We can rewrite this as follows:

\[P(H \mid D, X) = \frac{P(D \mid H, X) }{P(D \mid X) } P(H \mid X).\]

Note that this is of the form: posterior = factor * prior. If factor is bigger than one, the data increases our belief in $H$, and if factor is smaller than one, our belief is decreased. It is interesting to note that whether factor is bigger or smaller than one is fully determined by the ratio of $P(D \mid H, X)$ and $P(D \mid \bar{H}, X)$. This can be more clearly seen by writing the log odds

\[\log \frac{P(H \mid D, X)}{P(\bar{H} \mid D, X)} = \log \frac{P(H \mid X)}{P(\bar{H} \mid X)} + \log \frac{P(D \mid H, X)}{P(D \mid \bar{H}, X)}.\]

The posterior log odds are increased by the amount $\log \frac{P(D \mid H, X)}{P(D \mid \bar{H}, X)}$.

Two urns

Consider two urns.
Urn A contains 2 black balls and 1 white ball
Urn B contains 2 white balls and 1 black ball.
You select one urn at random and draw a ball from the urn and observe that it is black. What is your (posterior) belief about having selected urn A?

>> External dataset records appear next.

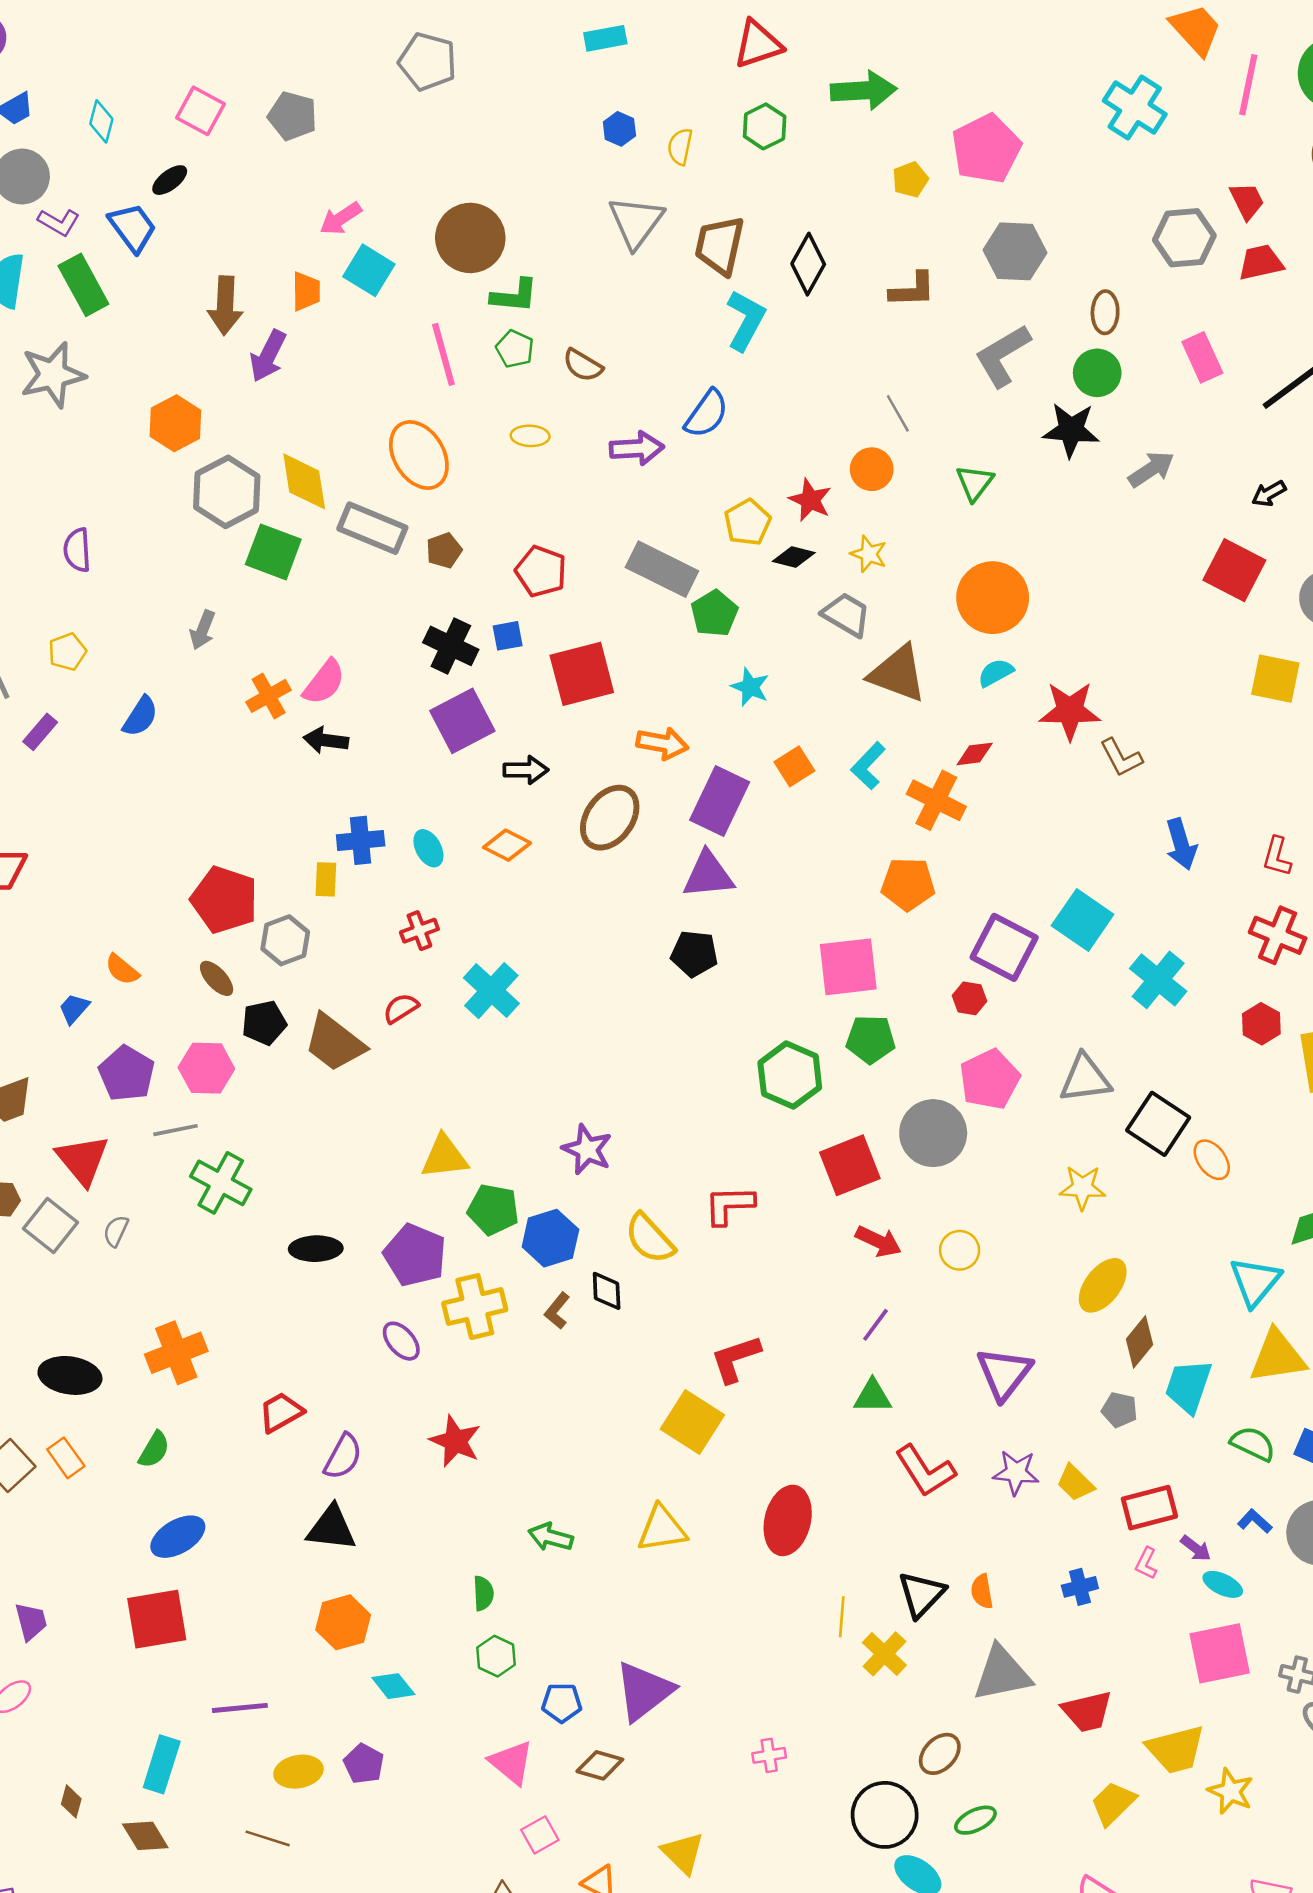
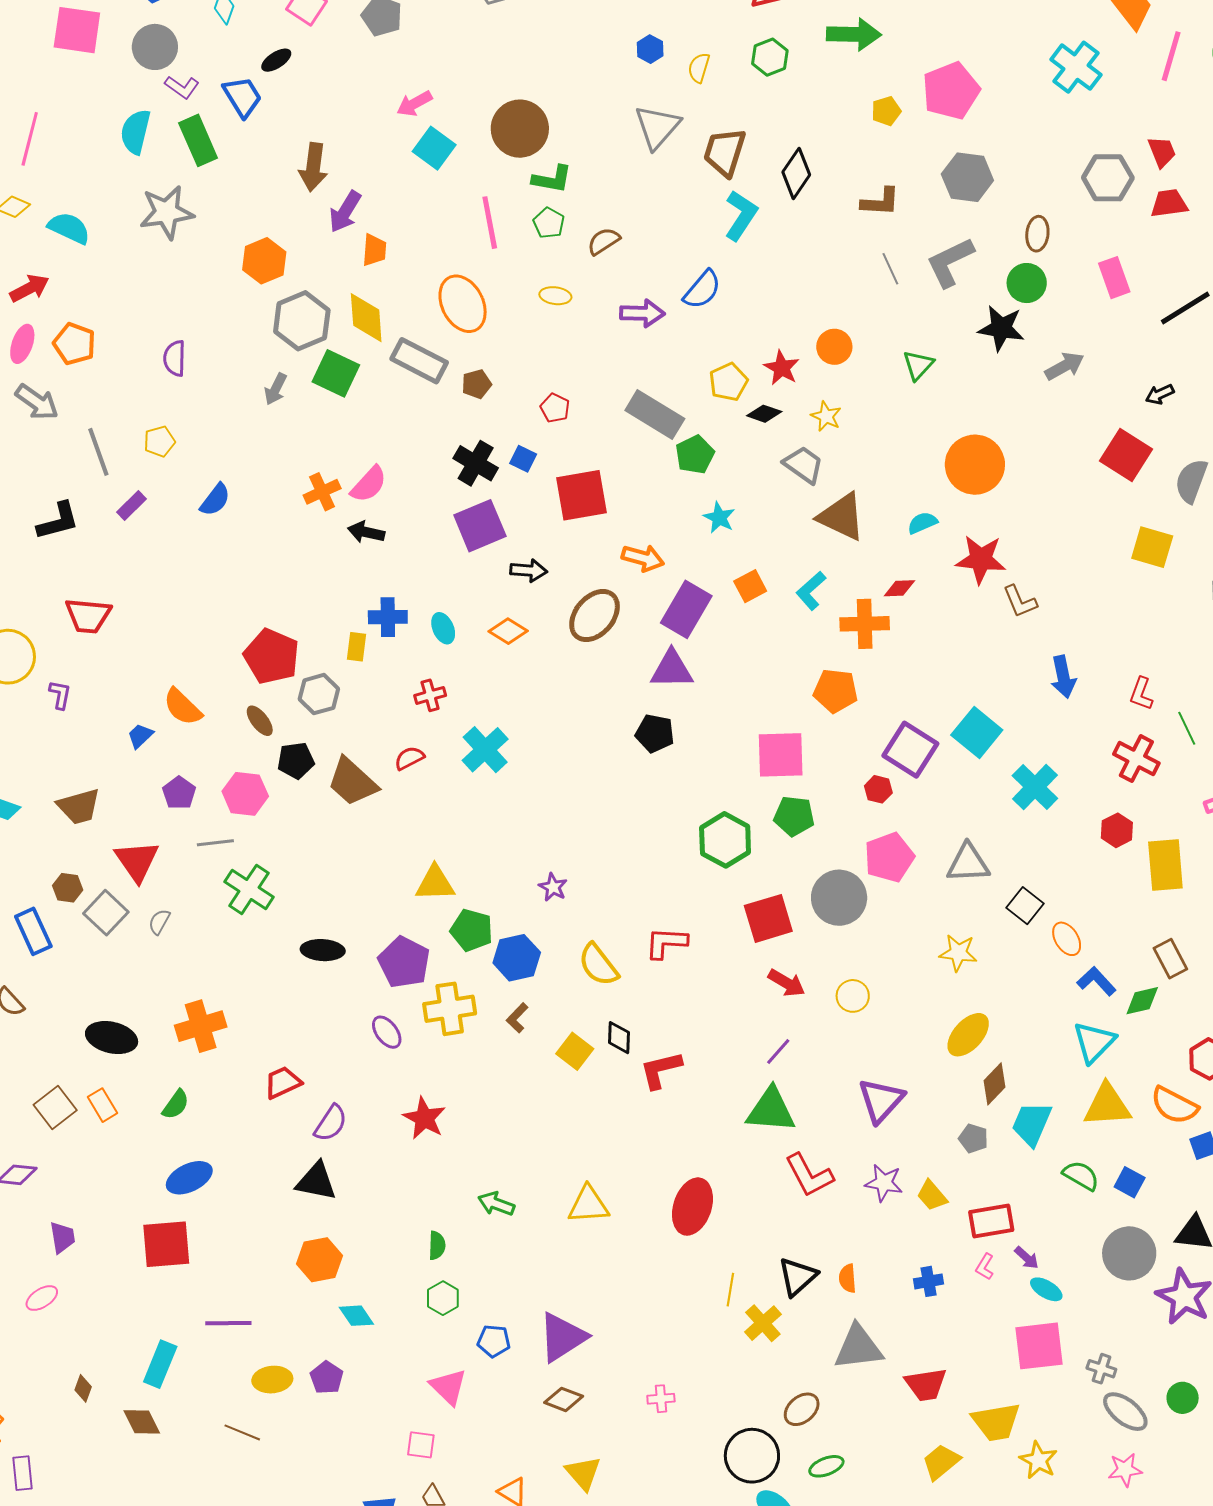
orange trapezoid: (306, 291) -> (374, 250), moved
brown semicircle: (583, 365) -> (604, 241), turned 112
gray line: (898, 413) -> (890, 269), moved
red pentagon: (541, 571) -> (555, 408), size x0.7
orange circle: (993, 598) -> (975, 465), moved
gray arrow: (203, 630) -> (276, 389), moved
blue square: (508, 636) -> (523, 459), turned 32
orange cross: (936, 800) -> (865, 624), turned -33
orange semicircle: (122, 970) -> (183, 707), size x1.4
purple pentagon: (127, 1074) -> (179, 793), size x0.7
black square: (1158, 1124) -> (1025, 906), size x0.7
purple star: (587, 1149) -> (553, 887), size x0.7
black diamond: (607, 1291) -> (619, 1038), moved
green triangle: (873, 1396) -> (771, 1110), size x1.6
yellow square: (692, 1422) -> (575, 1051), moved, size x0.7
blue L-shape: (1255, 1521) -> (1097, 981), moved, size x1.4
brown diamond: (600, 1765) -> (564, 1399), moved
pink square: (540, 1835) -> (421, 1445), moved, turned 32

Let us denote the proposition of having selected urn A by $A$, the data $D$, and the background information $I$. We can assign our prior belief, and the likelihood of the data using the principle of indifference.

\[\begin{align*} P(A|I) &= 1/2 \\ P(D|AI) &= 2/3 \\ P(D|\bar{A}I) &= 1/3 \end{align*}\]

Using Bayes’ rule derived above we get

\[\begin{align*} P(A|DI) &=\frac{P(D|AI)}{P(D|AI)P(A|I) + P(D|\bar{A}I)P(\bar{A}|I)} P(A|I)\\ &= \frac{2/3}{2/3 * 1/2 + 1/3 * 1/2} * 1/2 \\ &= 2/3 \end{align*}\]

or in terms of log odds

\[\begin{align*} \log \frac{P(A \mid D, I)}{P(\bar{A} \mid D, I)} &= \log \frac{P(A \mid I)}{P(\bar{A} \mid I)} + \log \frac{P(D \mid A, I)}{P(D \mid \bar{A}, I)} \\ &= 0 + \log(2) \end{align*}\]

Appendix

Extension of logical implication

\[\begin{align*} P(A|B) &= \frac{P(AB)}{P(B)} \\ &> \frac{P(AB)}{P(B|A)} \\ &= \frac{P(B|A)P(A)}{P(B|A)}\\ &= P(A) \end{align*}\]

Note also that this does not contradict the classical case,

\[(A \implies B) \not\implies (B \implies A).\]

$A \implies B$ corresponds to $P(B \mid A) = 1$. However, this says nothing about $P(A \mid B)$ being equal to one or not.